The signing of a comprehensive agreement has been elusive because of misjudgment and the lack of candidness of Government. MILF says bluntly and repeatedly, “This is what will solve the Moro problem”; Government says, “Let’s consider that”. Likened to a dog, because it does not like its MILF collar, it keeps on offering different collars of different colors. But MILF will not change the original collar and color.
1997 to August 2008
In1997, Government under President Fidel V. Ramos and MILF under Chairman Salamat Hashim agreed on “How to solve the Bangsamoro Problem” as the core or main talking point of the GRP-MILF peace negotiation. The talks were held at Dawa’h Center in Sultan Kudarat, Maguindanao or at some other times in Cotabato City and Cagayan de Oro City without any foreign intervention of any kind.
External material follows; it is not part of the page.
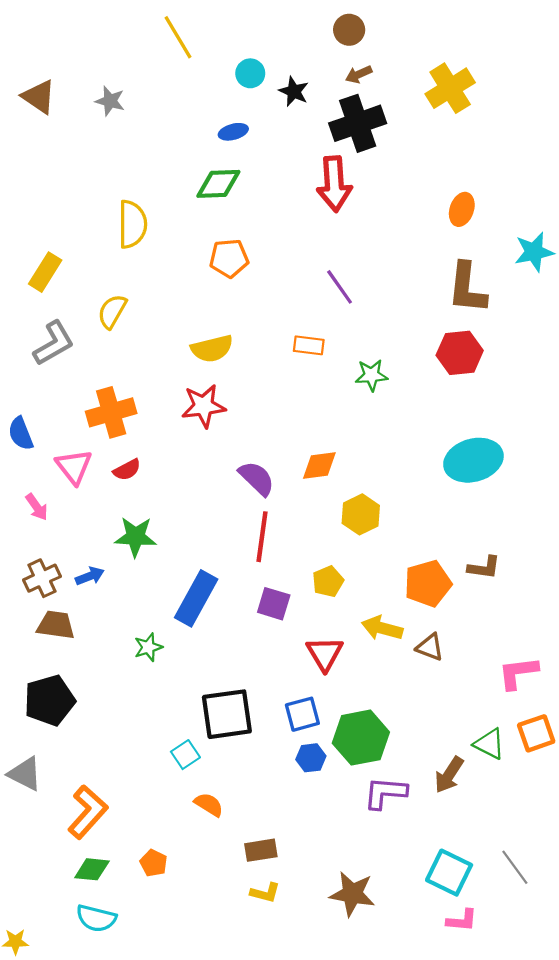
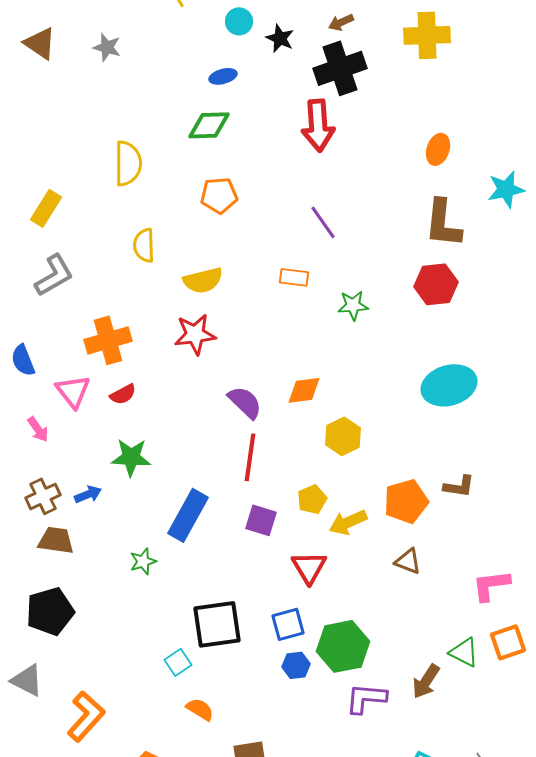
yellow cross: (450, 88) -> (427, 35), turned 30
yellow semicircle: (112, 311) -> (144, 245), moved, turned -32
yellow arrow: (382, 628) -> (348, 522), moved, turned -39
President Joseph E. Estrada carried on the talks until he launched the all-out war in 2000 to knock out the peace process. President Gloria Macapagal-Arroyo, three months after taking over the presidency on January 2001, revived the peace process. MILF readily agreed to her proposal to invite the Malaysian Government as talk facilitator. Malaysia hosted the talks in Kuala Lumpur or in some of its other cities.
GRP and MILF signed the June 22, 2001 Tripoli Agreement on Peace defining the scope of “How to solve the Bangsamoro Problem” and breaking it into the security, economic and ancestral domain aspects. Agreements on the first two aspects were signed in 2001 and 2002.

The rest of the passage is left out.